In the last post, I discussed why unreliable narrators are such compelling storytellers and why I feel they are more worthy of study than ever before in this epistemically challenged social media age. If you’re interested in how the 2015 video game Her Story is an excellent close reading challenge, and why I was inspired to teach it as a text, go back and check that out. In this second post, we will be looking at how and why I built this unit on unreliable narrators around a series of short stories that work their way up to Her Story

Can I get that in writing?

As an English teacher, I have a writing bias. Communication – especially in written form – is as essential as it has ever been, even more so in the Internet age. I tell my students all the time that they are almost guaranteed to be making their first impressions with someone via their writing, whether it’s a social media post, a resume, an email, or published online content. As a result, whenever I build a unit – whether traditional or game based – the first question I ask myself is, “How can I get them to write about this?”
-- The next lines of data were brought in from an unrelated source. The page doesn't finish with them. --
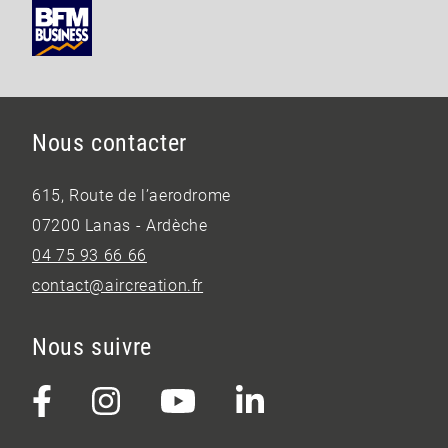
Nous contacter
615, Route de l’aerodrome
07200 Lanas - Ardèche
04 75 93 66 66
contact@aircreation.fr
Nous suivre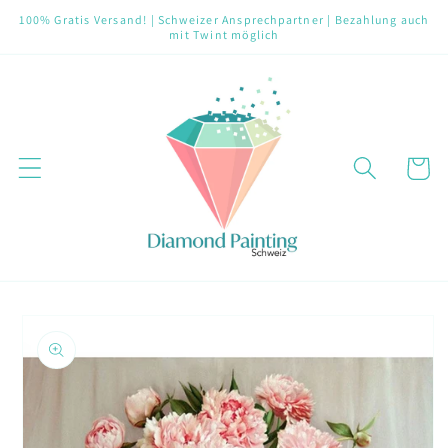
Direkt
100% Gratis Versand! | Schweizer Ansprechpartner | Bezahlung auch
zum
mit Twint möglich
Inhalt
Warenko
oduktinformationen
ringen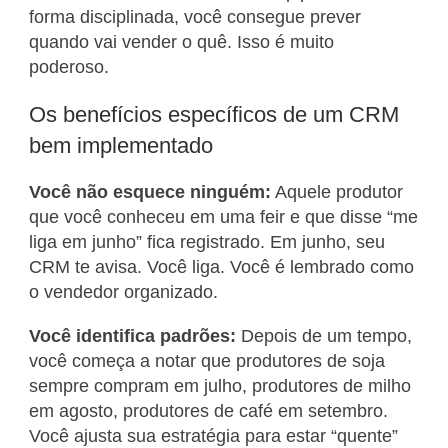
forma disciplinada, você consegue prever
quando vai vender o quê. Isso é muito
poderoso.
Os benefícios específicos de um CRM
bem implementado
Você não esquece ninguém:
Aquele produtor
que você conheceu em uma feir e que disse “me
liga em junho” fica registrado. Em junho, seu
CRM te avisa. Você liga. Você é lembrado como
o vendedor organizado.
Você identifica padrões:
Depois de um tempo,
você começa a notar que produtores de soja
sempre compram em julho, produtores de milho
em agosto, produtores de café em setembro.
Você ajusta sua estratégia para estar “quente”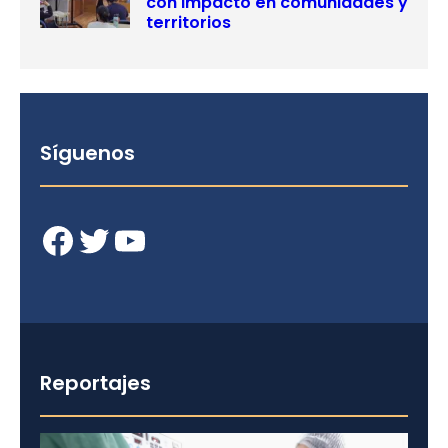
con impacto en comunidades y
territorios
Síguenos
Facebook
Twitter
YouTube
Reportajes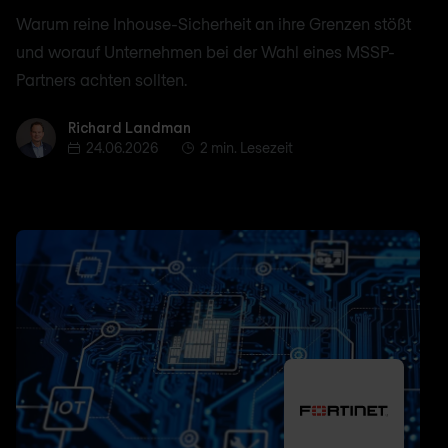
Warum reine Inhouse-Sicherheit an ihre Grenzen stößt
und worauf Unternehmen bei der Wahl eines MSSP-
Partners achten sollten.
Richard Landman
Richard Landman
24.06.2026
2 min. Lesezeit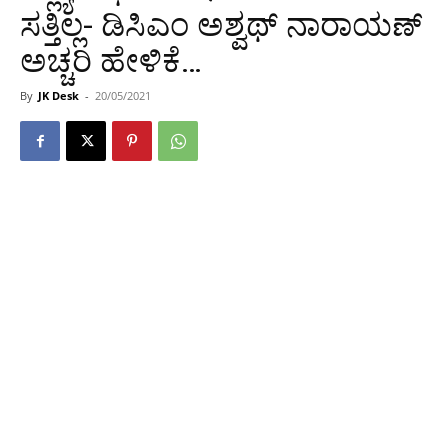
ಸತ್ತಿಲ್ಲ- ಡಿಸಿಎಂ ಅಶ್ವಥ್ ನಾರಾಯಣ್
ಅಚ್ಚರಿ ಹೇಳಿಕೆ…
By
JK Desk
-
20/05/2021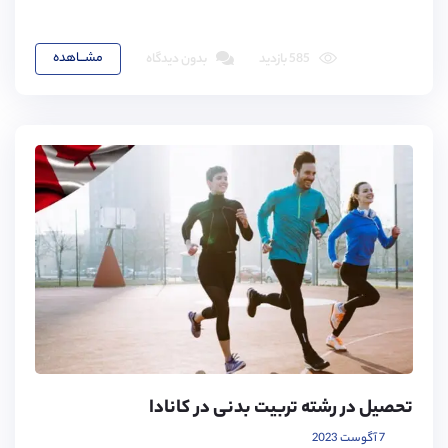
مشـــاهده
585 بازدید
بدون دیدگاه
تحصیل در رشته تربیت بدنی در کانادا
7 آگوست 2023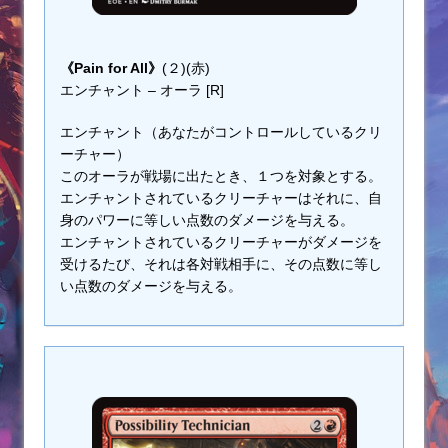
《Pain for All》
(２)(赤)
エンチャント – オーラ [R]
エンチャント（あなたがコントロールしているクリ
ーチャー）
このオーラが戦場に出たとき、１つを対象とする。
エンチャントされているクリーチャーはそれに、自
身のパワーに等しい点数のダメージを与える。
エンチャントされているクリーチャーがダメージを
受けるたび、それは各対戦相手に、その点数に等し
い点数のダメージを与える。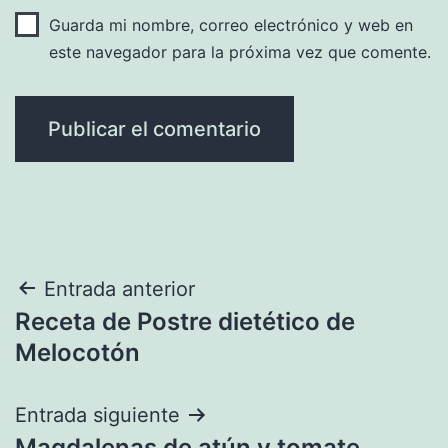
Guarda mi nombre, correo electrónico y web en
este navegador para la próxima vez que comente.
Navegación
Entrada anterior
Receta de Postre dietético de
de
Melocotón
entradas
Entrada siguiente
Magdalenas de atún y tomate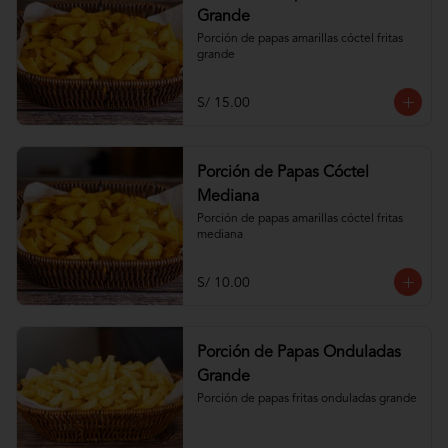
Grande
Porción de papas amarillas cóctel fritas 
grande
S/ 15.00
Porción de Papas Cóctel
Mediana
Porción de papas amarillas cóctel fritas 
mediana
S/ 10.00
Porción de Papas Onduladas
Grande
Porción de papas fritas onduladas grande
But before we write, we must read.

While there are some fantastic unreliable narrators in novels (like Chief Bromden, Underground ManNick Carraway) and films (Verbal Kint, Tyler Durden, Lenny),  short stories provide a balance and variety that English teachers often find particularly useful in lesson planning. Focusing on shorter narratives also allowed me to utilize a key pedagogical method video games have used for a long time: scaling difficulty. By studying multiple, shorter narrators, I could introduce my students to gradually more complex narratives and plots. But where to begin?

Research into the teaching of unreliable narrators brought me to a work by Michael W. Smith on teaching unreliable narrators. That was an invaluable starting point for me as he breaks down a lot of the more complex literary theory into understandable chunks, and he also had the same idea as me to introduce different narrators using short stories.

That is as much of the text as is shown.